[What is expected]: Copy the listing below exactly, but skip the pictures.

[Information given]:

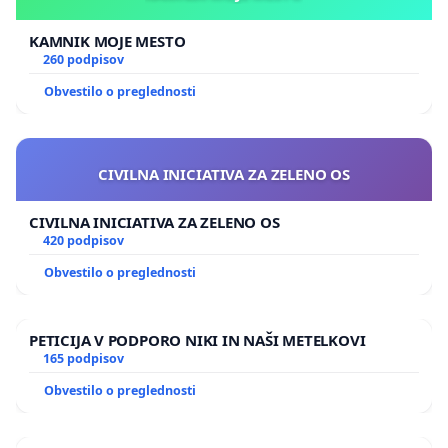
KAMNIK MOJE MESTO
260 podpisov
Obvestilo o preglednosti
CIVILNA INICIATIVA ZA ZELENO OS
CIVILNA INICIATIVA ZA ZELENO OS
420 podpisov
Obvestilo o preglednosti
PETICIJA V PODPORO NIKI IN NAŠI METELKOVI
165 podpisov
Obvestilo o preglednosti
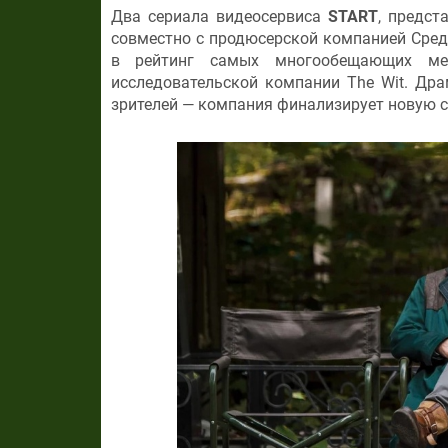
Два сериала видеосервиса
START
, предс
совместно с продюсерской компанией Сред
в рейтинг самых многообещающих меж
исследовательской компании The Wit. Др
зрителей — компания финализирует новую с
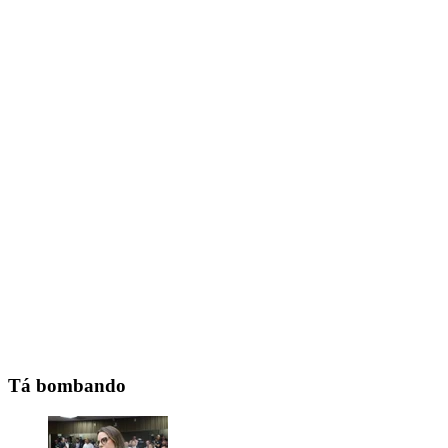
Tá bombando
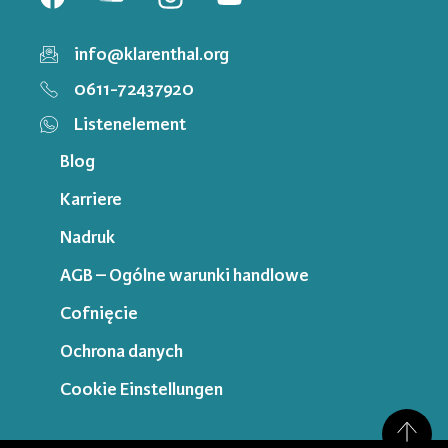
info@klarenthal.org
0611-72437920
Listenelement
Blog
Karriere
Nadruk
AGB – Ogólne warunki handlowe
Cofnięcie
Ochrona danych
Cookie Einstellungen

[Written reply]:
KAMNIK MOJE MESTO
260 podpisov
Obvestilo o preglednosti
CIVILNA INICIATIVA ZA ZELENO OS
CIVILNA INICIATIVA ZA ZELENO OS
420 podpisov
Obvestilo o preglednosti
PETICIJA V PODPORO NIKI IN NAŠI METELKOVI
165 podpisov
Obvestilo o preglednosti
Два сериала видеосервиса
START
, предс
совместно с продюсерской компанией Сред
в рейтинг самых многообещающих меж
исследовательской компании The Wit. Др
зрителей — компания финализирует новую с
Tá bombando
info@klarenthal.org
0611-72437920
Listenelement
Blog
Karriere
Nadruk
AGB – Ogólne warunki handlowe
Cofnięcie
Ochrona danych
Cookie Einstellungen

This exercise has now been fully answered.